Task directions
The listing below holds a line with "2010年06月25日" and a later line with "DESERTO, CAMMELLI E". Write out those two lines and every line between them, exactly, and nothing else.

Exercise data
____

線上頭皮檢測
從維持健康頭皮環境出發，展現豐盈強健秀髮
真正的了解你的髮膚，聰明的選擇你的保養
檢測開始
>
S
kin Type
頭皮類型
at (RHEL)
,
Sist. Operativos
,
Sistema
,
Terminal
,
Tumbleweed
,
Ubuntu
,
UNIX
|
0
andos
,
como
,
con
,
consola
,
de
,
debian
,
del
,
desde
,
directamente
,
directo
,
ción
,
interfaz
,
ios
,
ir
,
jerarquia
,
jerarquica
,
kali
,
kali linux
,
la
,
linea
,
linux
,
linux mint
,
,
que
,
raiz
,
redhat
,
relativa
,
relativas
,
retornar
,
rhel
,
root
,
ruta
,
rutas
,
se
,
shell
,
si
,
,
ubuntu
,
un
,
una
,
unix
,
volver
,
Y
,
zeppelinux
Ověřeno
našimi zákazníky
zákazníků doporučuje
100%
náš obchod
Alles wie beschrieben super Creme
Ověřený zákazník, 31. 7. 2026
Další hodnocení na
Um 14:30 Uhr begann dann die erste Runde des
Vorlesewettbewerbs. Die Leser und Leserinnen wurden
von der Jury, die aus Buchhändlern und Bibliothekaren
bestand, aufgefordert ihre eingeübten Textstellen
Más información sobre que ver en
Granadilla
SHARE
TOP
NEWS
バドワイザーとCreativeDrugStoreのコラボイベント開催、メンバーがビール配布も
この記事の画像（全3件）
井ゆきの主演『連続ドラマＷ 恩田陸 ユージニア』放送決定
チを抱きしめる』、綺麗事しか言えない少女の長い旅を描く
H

____

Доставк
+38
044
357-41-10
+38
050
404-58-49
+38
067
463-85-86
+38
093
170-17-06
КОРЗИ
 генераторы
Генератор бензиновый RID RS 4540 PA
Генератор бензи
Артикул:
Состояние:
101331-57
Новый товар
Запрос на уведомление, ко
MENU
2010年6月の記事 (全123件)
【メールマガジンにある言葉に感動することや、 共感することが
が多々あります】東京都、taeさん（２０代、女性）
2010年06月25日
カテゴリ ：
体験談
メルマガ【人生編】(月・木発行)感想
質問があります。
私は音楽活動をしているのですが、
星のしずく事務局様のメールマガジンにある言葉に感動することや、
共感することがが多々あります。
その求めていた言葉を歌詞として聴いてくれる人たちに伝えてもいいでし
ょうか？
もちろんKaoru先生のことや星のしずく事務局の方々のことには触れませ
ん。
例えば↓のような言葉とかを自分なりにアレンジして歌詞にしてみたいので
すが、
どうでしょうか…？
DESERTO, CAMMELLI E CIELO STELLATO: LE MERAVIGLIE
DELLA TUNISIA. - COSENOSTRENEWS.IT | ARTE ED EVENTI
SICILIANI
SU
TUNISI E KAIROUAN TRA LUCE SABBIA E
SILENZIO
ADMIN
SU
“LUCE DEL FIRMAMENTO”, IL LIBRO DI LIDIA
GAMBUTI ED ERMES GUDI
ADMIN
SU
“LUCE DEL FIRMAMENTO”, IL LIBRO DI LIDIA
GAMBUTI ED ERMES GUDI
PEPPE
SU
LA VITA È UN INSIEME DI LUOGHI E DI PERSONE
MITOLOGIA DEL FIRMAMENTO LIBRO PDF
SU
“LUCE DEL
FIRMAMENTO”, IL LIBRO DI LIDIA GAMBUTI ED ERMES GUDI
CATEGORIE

____

Exercise answer
2010年06月25日
カテゴリ ：
体験談
メルマガ【人生編】(月・木発行)感想
質問があります。
私は音楽活動をしているのですが、
星のしずく事務局様のメールマガジンにある言葉に感動することや、
共感することがが多々あります。
その求めていた言葉を歌詞として聴いてくれる人たちに伝えてもいいでし
ょうか？
もちろんKaoru先生のことや星のしずく事務局の方々のことには触れませ
ん。
例えば↓のような言葉とかを自分なりにアレンジして歌詞にしてみたいので
すが、
どうでしょうか…？
DESERTO, CAMMELLI E CIELO STELLATO: LE MERAVIGLIE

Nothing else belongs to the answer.